The International Society for Molecular and Cell Biology and Biotechnology Protocols and Research (ISMCBBPR) has recognized Forkhead box protein M1 (FOXM1) as the 2010 Molecule of the Year.
The ISMCBBPR selected FOXM1 because of its growing potential as a target for cancer therapies. Last year, in a paper published in Molecular Cancer, UK researchers detailed how FOXM1 overexpression destabilizes the cell cycle, causing the cells to grow uncontrollably toward cancer development.
In 2002, FOXM1 was first labeled an oncoprotein, a protein that could cause cancer when overexpressed. Since then, researchers have linked FOXM1 overexpression to lung, liver, breast, and brain cancers. But researchers’ limited knowledge about how the protein’s overexpression promotes cancer growth was a roadblock to the development of cancer prevention treatments.
To understand the process better, a group of researchers led by Muy-Teck Teh—a lecturer in head and neck cancer at the Barts and The London School of Medicine and Dentistry and author of the 2010 Cancer Research paper—overexpressed FOXM1 in normal adult human oral epithelial stem cells, pushing the cells toward hyperplasia, a proliferative stage that can lead to cancer.
Through this experiment, Teh and his team discovered that FOXM1 interferes with the stem cell’s growth cycle and division. Normal FOXM1 levels control cell growth. When cells divide regularly, FOXM1 coordinates the division of genetic material to the two daughter cells.
But when FOXM1 is overexpressed, Teh’s team found that the protein loses its control over cell growth, allowing cells to grow wildly. “If you overexpress FOXM1, it could possibly disturb this proper segregation of the chromosomes,” said Teh. “And that would also lead to cancer.”
FOXM1 expression is therefore becoming a popular target for the development of cancer prevention drugs. “If you get rid of FOXM1, you stop the cells from dividing,” said Teh. But elimination of the protein is not a viable option; FOXM1 is necessary for normal organ development. Previous groups observed that when the protein is removed from mice, pups die soon after birth from heart failure.
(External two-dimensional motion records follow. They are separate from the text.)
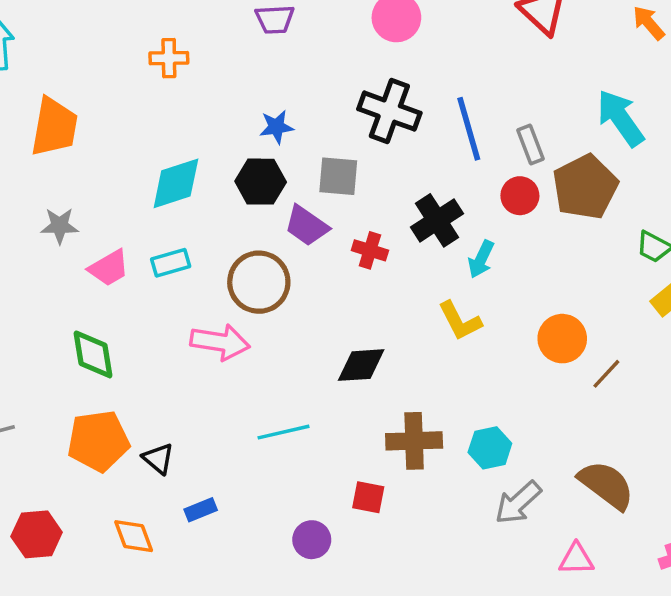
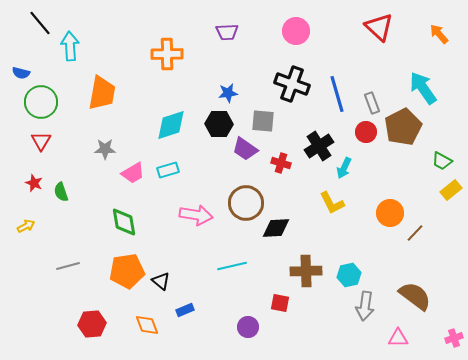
orange cross: (169, 58) -> (167, 54), size x1.4
brown circle: (259, 282) -> (246, 203), moved
gray arrow: (518, 503) -> (365, 306), turned -40

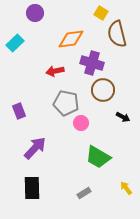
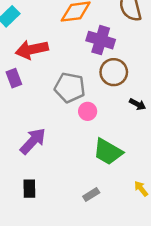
red arrow: (55, 71) -> (32, 50), moved, size x1.5
purple rectangle: (19, 111) -> (14, 78), moved
black rectangle: (32, 188) -> (29, 189), size x0.7

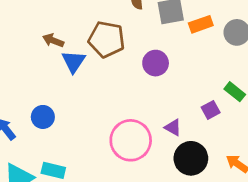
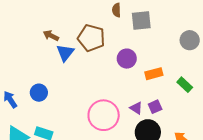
orange rectangle: (201, 24) -> (154, 74), moved
purple square: (211, 110) -> (155, 107), moved

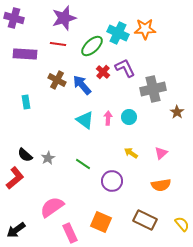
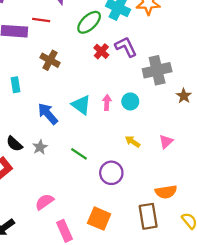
red line: (58, 44) -> (41, 20), moved
blue arrow: (82, 85) -> (48, 114), moved
orange semicircle: (161, 185) -> (166, 192), moved
pink semicircle: (52, 207) -> (44, 202), size x0.7
brown rectangle: (145, 220) -> (148, 216), turned 55

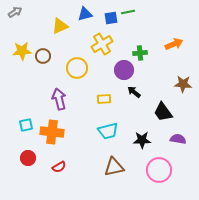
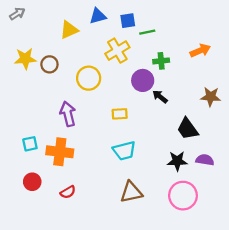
green line: (128, 12) -> (147, 32), moved
black arrow: (134, 92) -> (160, 97), moved
black star: (142, 140) -> (177, 161), moved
The problem becomes more complicated in humans who have three FOXM1 gene variants: FOXM1a, FOXM1b, and FOXM1c. These variants act as backups and could compensate when another variant malfunctions or is eliminated. The backups, however, may also predispose cells toward oncogenesis. “Most people study FOXM1b in cancer etiology,” said Teh. “But FOXM1c is also related to cancer but is less well known.” FOXM1a is inactive in normal human cells.
Teh and his team continue to investigate FOXM1’s function in the cell, hoping to understand how it instructs stem cells towards hyperplasia. He expects the 2010 Molecule of the Year to become an important diagnostic cancer biomarker in the near future. “We could use that information to determine whether a given biopsy contains malignant cells or not,” said Teh.